Bella Mackie tells ‘What A Way to Go’ through shifting POVs, mainly Anthony Wistern, his wife Olivia, and a nosy true-crime junkie known only as “The Sleuth,” who takes it upon themselves to crack Anthony’s murder. For nearly a hundred pages, I pictured the Sleuth as a young man, which shouldn’t matter, but it make me imagine some encounters in a very different light. Regardless of the gender, the character is a bit of a nutter.
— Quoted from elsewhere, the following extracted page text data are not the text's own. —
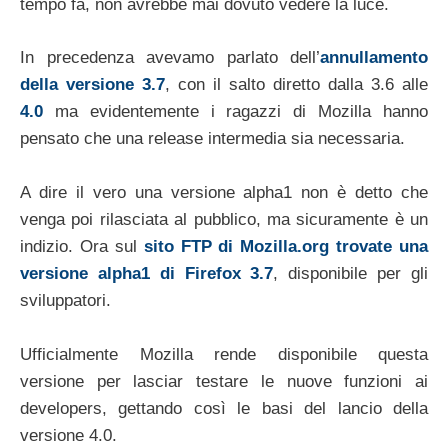
tempo fa, non avrebbe mai dovuto vedere la luce.
In precedenza avevamo parlato dell’
annullamento
della versione 3.7
, con il salto diretto dalla 3.6 alle
4.0
ma evidentemente i ragazzi di Mozilla hanno
pensato che una release intermedia sia necessaria.
A dire il vero una versione alpha1 non è detto che
venga poi rilasciata al pubblico, ma sicuramente è un
indizio. Ora sul
sito FTP di Mozilla.org trovate una
versione alpha1 di Firefox 3.7
, disponibile per gli
sviluppatori.
Ufficialmente Mozilla rende disponibile questa
versione per lasciar testare le nuove funzioni ai
developers, gettando così le basi del lancio della
versione 4.0.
While the cops immediately declare Anthony’s death an ‘accident’, the sleuth and a few others think otherwise. The suspect list is long: his wife Olivia, his mistress Lainey, a disgruntled business partner, and several bitter rivals who had reason to want him gone. Then there are the Wistern children, three daughters and a son, each one vile, selfish, and happily living off daddy’s fortune, making them just as likely culprits. Like many murder mysteries, Olivia, the wife, emerges as the prime suspect, though she seems furious at the fact that he “ruined” the lavish party she had so carefully planned, stealing the spotlight in death. So to the reader, it doesn’t sound like she could’ve finished him off.

The Sleuth’s POV is both annoying and slightly entertaining, as it’s clear she’s a total amateur relying only on her “gut feeling” about who might have killed Anthony. She even starts to vlog and live-stream her “investigation,” gradually gaining a steady following for her channel and conspiracy theories. The Sleuth embodies the ever-growing community of true-crime enthusiasts who believe they can take it upon themselves to solve murders.
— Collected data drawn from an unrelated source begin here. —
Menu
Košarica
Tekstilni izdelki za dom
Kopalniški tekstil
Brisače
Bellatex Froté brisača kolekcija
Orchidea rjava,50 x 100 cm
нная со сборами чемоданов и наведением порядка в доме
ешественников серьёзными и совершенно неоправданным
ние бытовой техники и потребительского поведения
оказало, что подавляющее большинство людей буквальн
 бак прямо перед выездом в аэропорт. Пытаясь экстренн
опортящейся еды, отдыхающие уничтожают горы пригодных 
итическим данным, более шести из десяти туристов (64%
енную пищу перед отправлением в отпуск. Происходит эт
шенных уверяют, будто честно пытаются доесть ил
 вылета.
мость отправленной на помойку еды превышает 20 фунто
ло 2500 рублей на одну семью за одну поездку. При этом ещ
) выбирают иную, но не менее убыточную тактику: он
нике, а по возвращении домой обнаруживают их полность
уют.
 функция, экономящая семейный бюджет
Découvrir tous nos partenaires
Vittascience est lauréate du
‘What A Way to Go’ is one of those novels where practically nobody is likable, not even the investigator (the sleuth). Or at least I couldn’t care much about anybody, least of all Anthony himself, who is such a huge prick, his POV shouldn’t have gotten the kind of space the author gives him. The only thing truly interesting in the novel is how Anthony is forced to figure out how he died in the afterlife. This supernatural element reminded me of The Seven Moons of Maali Almeida by Shehan Karunatilaka, which follows a journalist’s ghost investigating his own murder case after he gets stuck in a similar afterlife facility.
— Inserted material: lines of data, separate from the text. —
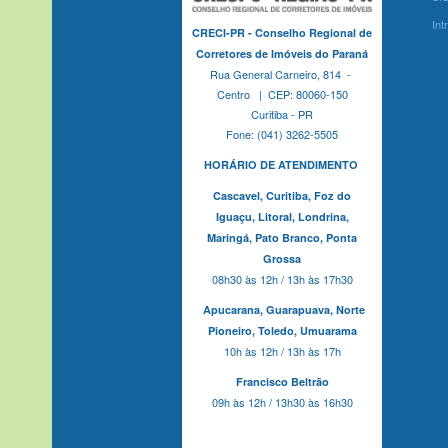
Int
CRECI-PR - Conselho Regional de
Corretores de Imóveis do Paraná
Rua General Carneiro, 814 -
Centro | CEP: 80060-150
Curitiba - PR
Fone: (041) 3262-5505
HORÁRIO DE ATENDIMENTO
Cascavel,
Curitiba,
Foz do
Iguaçu,
Litoral, Londrina,
Maringá,
Pato Branco,
Ponta
Grossa
08h30 às 12h / 13h às 17h30
Apucarana,
Guarapuava,
Norte
Pioneiro,
Toledo, Umuarama
10h às 12h / 13h às 17h
Francisco Beltrão
09h às 12h / 13h30 às 16h30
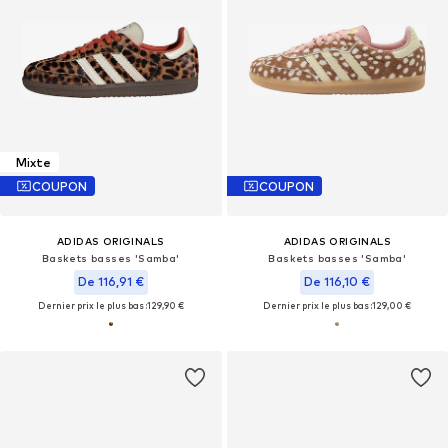
Mixte
COUPON
COUPON
ADIDAS ORIGINALS
ADIDAS ORIGINALS
Baskets basses 'Samba'
Baskets basses 'Samba'
De 116,91 €
De 116,10 €
Dernier prix le plus bas :
129,90 €
Dernier prix le plus bas :
129,00 €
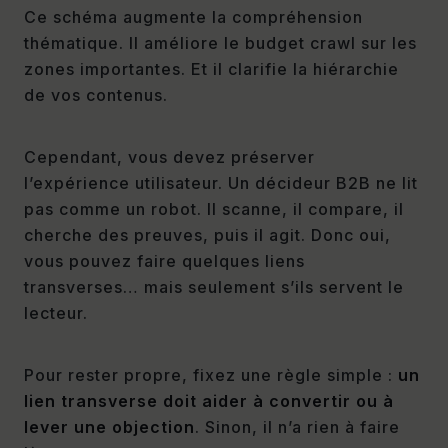
Ce schéma augmente la compréhension
thématique. Il améliore le budget crawl sur les
zones importantes. Et il clarifie la hiérarchie
de vos contenus.
Cependant, vous devez préserver
l’expérience utilisateur. Un décideur B2B ne lit
pas comme un robot. Il scanne, il compare, il
cherche des preuves, puis il agit. Donc oui,
vous pouvez faire quelques liens
transverses… mais seulement s’ils servent le
lecteur.
Pour rester propre, fixez une règle simple :
un
lien transverse doit aider à convertir ou à
lever une objection
. Sinon, il n’a rien à faire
The afterlife facility in ‘What A Way to Go’ becomes a humbling experience for Anthony, where for the first time his wealth is worthless and he’s forced to play by the rules. Detestable as he is, there’s a certain satisfaction in watching him flail after death, trapped in what feels like a dreary boarding school for the dead. Here, residents can only progress once they piece together how they died, a process meant to grant closure before being shipped off to their forever-after. Unfortunately, Anthony cannot remember a thing, and constantly makes the wrong guess as to who killed him, which makes for a comical element in the tale.

While not ‘unputdownable’, ‘What A Way to Go’ ties its mystery together with a sensible, satisfying revelation about Anthony’s death, finally putting to the mystery to rest under comical circumstances. I didn’t feel cheated as a reader, like ‘Everyone in my Family Has Killed Someone’, which is a very entertaining mystery told through the POV of a crime writer, but ends with a vibe-killing reveal.

Rating: 3 on 5 stars.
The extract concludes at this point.